Bunu duyan Şiblî de, bu güzel duygularını ifade ediyor. Ama bunların hepsi Allah'ın âşıkı olan evliyâ, mübarek zâtlar. Dertleri tasaları, geceleri gündüzleri Allah, Allahu Teâlâ hazretlerine güzel kulluk etmek, güzel kulluk edemedikleri zaman telaşlanmak. Birazcık ayrılık kokusu sezdikleri zaman telaşlanmak. Kavuştukları zaman da; "Acaba bir şey kaybeder miyim?" diye telaşlanmak. Şiirlerinde bu telaşlarını dile getiriyor, fikirlerini tatlı tatlı söylüyorlar.

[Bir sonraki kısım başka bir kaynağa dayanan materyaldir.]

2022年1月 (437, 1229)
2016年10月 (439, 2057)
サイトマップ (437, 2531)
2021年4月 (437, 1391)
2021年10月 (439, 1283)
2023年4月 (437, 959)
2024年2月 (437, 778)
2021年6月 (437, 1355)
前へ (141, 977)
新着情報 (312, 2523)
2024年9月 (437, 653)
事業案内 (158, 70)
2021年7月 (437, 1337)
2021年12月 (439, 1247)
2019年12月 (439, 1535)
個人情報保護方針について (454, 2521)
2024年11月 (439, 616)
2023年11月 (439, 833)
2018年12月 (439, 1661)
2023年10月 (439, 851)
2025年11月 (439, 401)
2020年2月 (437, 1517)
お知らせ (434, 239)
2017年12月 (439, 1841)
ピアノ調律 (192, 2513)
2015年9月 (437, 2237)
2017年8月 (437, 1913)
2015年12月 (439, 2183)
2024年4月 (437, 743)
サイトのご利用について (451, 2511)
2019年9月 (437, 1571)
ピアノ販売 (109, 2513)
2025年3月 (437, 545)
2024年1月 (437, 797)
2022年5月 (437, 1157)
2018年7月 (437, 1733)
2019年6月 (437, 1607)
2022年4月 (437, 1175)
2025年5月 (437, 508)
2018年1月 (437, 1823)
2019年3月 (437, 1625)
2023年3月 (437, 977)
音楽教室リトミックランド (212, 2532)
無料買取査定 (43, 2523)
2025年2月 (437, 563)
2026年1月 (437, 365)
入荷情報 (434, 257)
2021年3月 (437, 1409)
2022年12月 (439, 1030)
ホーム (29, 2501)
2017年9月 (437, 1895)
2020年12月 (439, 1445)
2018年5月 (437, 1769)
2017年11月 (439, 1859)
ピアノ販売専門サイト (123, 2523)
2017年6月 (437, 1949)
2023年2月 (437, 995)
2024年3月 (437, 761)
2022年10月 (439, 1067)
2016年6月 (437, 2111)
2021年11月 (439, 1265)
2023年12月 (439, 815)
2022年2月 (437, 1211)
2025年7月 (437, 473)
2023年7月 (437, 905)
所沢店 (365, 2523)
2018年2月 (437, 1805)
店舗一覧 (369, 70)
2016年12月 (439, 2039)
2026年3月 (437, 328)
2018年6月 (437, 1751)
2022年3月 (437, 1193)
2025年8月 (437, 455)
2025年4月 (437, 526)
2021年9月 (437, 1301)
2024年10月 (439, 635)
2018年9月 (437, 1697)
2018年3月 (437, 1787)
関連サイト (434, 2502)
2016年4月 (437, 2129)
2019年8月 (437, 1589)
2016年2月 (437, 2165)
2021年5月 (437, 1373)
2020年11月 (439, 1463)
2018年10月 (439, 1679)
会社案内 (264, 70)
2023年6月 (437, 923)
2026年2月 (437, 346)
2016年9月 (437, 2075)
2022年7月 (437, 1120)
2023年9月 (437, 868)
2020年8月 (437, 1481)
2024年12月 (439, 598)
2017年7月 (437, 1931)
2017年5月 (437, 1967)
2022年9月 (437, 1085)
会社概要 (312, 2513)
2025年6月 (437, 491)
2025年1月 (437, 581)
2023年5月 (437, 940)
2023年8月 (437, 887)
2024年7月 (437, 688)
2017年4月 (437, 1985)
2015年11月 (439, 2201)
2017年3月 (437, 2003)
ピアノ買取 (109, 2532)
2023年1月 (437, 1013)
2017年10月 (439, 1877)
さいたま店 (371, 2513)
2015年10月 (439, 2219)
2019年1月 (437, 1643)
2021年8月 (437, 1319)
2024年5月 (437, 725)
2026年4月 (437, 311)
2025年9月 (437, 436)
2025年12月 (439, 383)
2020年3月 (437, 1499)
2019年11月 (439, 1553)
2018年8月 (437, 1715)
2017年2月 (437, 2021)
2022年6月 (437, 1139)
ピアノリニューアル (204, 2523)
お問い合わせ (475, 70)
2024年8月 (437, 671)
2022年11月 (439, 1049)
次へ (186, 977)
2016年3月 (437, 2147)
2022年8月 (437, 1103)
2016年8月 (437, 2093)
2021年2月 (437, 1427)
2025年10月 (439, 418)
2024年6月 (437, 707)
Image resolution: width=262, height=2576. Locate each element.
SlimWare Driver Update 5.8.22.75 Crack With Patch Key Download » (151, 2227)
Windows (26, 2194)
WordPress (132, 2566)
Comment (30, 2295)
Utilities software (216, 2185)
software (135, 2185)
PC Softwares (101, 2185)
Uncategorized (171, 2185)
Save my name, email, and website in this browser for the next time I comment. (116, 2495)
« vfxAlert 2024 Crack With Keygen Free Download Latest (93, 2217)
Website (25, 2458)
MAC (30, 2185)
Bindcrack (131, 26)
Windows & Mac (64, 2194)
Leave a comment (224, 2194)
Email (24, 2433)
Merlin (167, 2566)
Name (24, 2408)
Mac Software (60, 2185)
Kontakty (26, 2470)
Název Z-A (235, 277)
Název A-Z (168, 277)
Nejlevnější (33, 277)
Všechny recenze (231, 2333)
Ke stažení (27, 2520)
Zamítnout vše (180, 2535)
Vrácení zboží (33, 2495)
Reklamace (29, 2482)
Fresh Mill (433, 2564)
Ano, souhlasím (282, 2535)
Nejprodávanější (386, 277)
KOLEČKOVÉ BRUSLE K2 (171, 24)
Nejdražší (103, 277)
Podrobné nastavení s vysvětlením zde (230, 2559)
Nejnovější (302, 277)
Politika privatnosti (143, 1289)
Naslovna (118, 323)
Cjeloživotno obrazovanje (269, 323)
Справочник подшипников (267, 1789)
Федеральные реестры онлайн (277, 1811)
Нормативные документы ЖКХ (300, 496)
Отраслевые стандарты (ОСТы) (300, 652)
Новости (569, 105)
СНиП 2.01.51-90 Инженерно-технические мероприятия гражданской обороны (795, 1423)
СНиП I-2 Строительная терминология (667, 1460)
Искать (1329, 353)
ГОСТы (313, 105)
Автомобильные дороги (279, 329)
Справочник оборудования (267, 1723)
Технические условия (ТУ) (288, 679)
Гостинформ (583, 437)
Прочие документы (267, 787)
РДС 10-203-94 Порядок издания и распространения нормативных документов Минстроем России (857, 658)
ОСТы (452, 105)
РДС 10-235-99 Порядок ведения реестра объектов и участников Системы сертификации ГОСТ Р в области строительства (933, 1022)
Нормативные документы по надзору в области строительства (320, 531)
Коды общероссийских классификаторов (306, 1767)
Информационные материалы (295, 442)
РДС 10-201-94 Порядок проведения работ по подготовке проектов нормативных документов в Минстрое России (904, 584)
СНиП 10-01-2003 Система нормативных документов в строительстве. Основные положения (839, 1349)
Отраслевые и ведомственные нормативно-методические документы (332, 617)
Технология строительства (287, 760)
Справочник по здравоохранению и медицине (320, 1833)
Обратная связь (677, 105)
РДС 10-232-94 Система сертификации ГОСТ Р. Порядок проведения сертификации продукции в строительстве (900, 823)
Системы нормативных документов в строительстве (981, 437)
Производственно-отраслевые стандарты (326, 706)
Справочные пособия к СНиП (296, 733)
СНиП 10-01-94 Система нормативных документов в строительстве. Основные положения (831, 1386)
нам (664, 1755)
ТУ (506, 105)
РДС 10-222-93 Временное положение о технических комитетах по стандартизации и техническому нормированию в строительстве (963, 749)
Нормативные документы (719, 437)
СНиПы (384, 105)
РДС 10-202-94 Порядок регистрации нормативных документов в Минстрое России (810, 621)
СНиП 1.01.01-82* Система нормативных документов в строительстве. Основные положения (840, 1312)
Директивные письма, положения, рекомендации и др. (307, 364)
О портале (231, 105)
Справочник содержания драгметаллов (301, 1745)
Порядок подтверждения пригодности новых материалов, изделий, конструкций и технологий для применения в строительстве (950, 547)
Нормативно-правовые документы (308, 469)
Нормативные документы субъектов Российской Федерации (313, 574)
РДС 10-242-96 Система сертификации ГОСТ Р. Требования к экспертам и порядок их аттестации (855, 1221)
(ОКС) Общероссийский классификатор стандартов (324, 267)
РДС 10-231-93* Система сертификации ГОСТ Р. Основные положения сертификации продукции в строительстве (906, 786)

Biz bu mübarek zâtların hayatlarını okuduk, davranışlarını duygularını dinledik, anladık ki Allah'ın kaderine, mukadderâta, alın yazısına rıza göstermek, rıza ve teslimiyet makamı çok önemlidir.
Dünya hayatı imtihan yeri olduğu için Allah insana burada acı tatlı günler yaşatır. İnsanı iyi kötü olaylarla karşılaştırır; sıhhatli zamanları olur, hasta zamanları olur. Hiçbir zaman Allah'a kulluktan uzak, geri durmamak lazım; isyan etmemek, kontrolünü kaybetmemek lazım. Hiçbir zaman Allah'ı şikayet ediyor gibi; Allah'tan, Allah'ın kaderinden, Allah'ın kaderi dolayısıyla başına gelen olaylardan şikayetçi olur gibi bir durumda olmamak lazım.
Nasıl olmak lazım?
"Edepli, kadere razı, sakin, terbiyeli bir kul olmak lazım.".
Bunu anlıyoruz.
Allah'ı seven, Allah'tan gelen her şeyin iyi olduğunu düşünür.
"Hoştur bana senden gelen." ve "Neylerse güzel eyler." şiirleriyle, geçen hafta da söylediğim duyguda olmamız lazım. Bunu iyice yerleştirin, hayatınızda uygulayın. Hayatta karşılaştığınız olaylarda bu tavrı takınmaya çalışın. Kadere isyan etmek olmaz.
Hayrihî ve şerrihî mina'l-lâhi Teâlâ. "Kader de; insanın başına gelen iyi şeyler de, kötü şeyler de Allah'tandır."
Kaza, ârıza, üzüntü, hastalık, dert, gam, keder, tasa, uykusuzluk, hastalık vesaire hepsi imtihan. İmtihana güzel cevap vermeye, iyi bir kul olmaya, Allah'ı severek Allah'ın mukadderâtını hazmetmeye çalışacağız. Davranışımız bu olmalı.
Allah-u Teâla Hazretleri cümlenizden razı olsun. Cümlenizi Peygamber Efendimiz'in sevgisine, şefaatine, iltifatına nail eylesin. Peygamber Efendimiz'in has ümmeti olmanızı nasip eylesin. Dünya ve ahiretin her türlü tehlikelerinden koruyup, dünya ve ahiretin her türlü hayırlarına erdirdiği kullarından eylesin. Firdevsi Âlâda Peygamber-i Zişan’ımıza cümlenizi komşu eylesin. Cennet nimetleriyle mütena'ım eylesin.